**EXTRACTED DATA:**
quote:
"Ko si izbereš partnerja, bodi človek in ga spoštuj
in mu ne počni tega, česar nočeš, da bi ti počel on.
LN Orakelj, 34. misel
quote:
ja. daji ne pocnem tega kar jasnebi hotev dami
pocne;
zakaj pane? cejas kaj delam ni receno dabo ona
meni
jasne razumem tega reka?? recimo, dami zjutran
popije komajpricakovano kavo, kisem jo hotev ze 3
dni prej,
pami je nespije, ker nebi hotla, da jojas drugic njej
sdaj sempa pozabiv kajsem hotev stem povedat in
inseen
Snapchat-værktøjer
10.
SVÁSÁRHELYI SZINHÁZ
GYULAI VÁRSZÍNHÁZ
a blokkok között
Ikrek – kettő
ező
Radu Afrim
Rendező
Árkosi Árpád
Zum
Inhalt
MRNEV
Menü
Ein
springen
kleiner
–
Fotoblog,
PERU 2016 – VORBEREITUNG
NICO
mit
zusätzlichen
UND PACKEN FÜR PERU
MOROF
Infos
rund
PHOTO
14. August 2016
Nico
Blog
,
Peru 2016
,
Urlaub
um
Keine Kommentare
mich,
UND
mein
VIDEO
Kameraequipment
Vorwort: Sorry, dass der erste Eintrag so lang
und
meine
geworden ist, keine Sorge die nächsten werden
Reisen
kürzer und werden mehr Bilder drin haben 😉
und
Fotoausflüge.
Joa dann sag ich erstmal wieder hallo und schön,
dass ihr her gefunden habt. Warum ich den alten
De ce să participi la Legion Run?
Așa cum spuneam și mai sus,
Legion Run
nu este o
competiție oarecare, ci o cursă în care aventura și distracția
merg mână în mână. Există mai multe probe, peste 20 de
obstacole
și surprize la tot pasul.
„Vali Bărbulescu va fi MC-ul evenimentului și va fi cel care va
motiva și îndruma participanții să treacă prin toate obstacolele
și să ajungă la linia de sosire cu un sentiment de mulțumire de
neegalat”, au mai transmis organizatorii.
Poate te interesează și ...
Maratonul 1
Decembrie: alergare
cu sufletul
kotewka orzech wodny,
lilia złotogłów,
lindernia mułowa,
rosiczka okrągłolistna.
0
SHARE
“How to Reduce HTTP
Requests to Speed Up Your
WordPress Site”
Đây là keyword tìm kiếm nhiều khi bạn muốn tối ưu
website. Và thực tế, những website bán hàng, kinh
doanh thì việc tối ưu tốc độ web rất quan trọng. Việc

**ASSIGNMENT:** Reproduce, unchanged, the line containing "14. August 2016" and each line after it through the end of the listing above, and nothing else.

**RESULT:**
14. August 2016
Nico
Blog
,
Peru 2016
,
Urlaub
um
Keine Kommentare
mich,
UND
mein
VIDEO
Kameraequipment
Vorwort: Sorry, dass der erste Eintrag so lang
und
meine
geworden ist, keine Sorge die nächsten werden
Reisen
kürzer und werden mehr Bilder drin haben 😉
und
Fotoausflüge.
Joa dann sag ich erstmal wieder hallo und schön,
dass ihr her gefunden habt. Warum ich den alten
De ce să participi la Legion Run?
Așa cum spuneam și mai sus,
Legion Run
nu este o
competiție oarecare, ci o cursă în care aventura și distracția
merg mână în mână. Există mai multe probe, peste 20 de
obstacole
și surprize la tot pasul.
„Vali Bărbulescu va fi MC-ul evenimentului și va fi cel care va
motiva și îndruma participanții să treacă prin toate obstacolele
și să ajungă la linia de sosire cu un sentiment de mulțumire de
neegalat”, au mai transmis organizatorii.
Poate te interesează și ...
Maratonul 1
Decembrie: alergare
cu sufletul
kotewka orzech wodny,
lilia złotogłów,
lindernia mułowa,
rosiczka okrągłolistna.
0
SHARE
“How to Reduce HTTP
Requests to Speed Up Your
WordPress Site”
Đây là keyword tìm kiếm nhiều khi bạn muốn tối ưu
website. Và thực tế, những website bán hàng, kinh
doanh thì việc tối ưu tốc độ web rất quan trọng. Việc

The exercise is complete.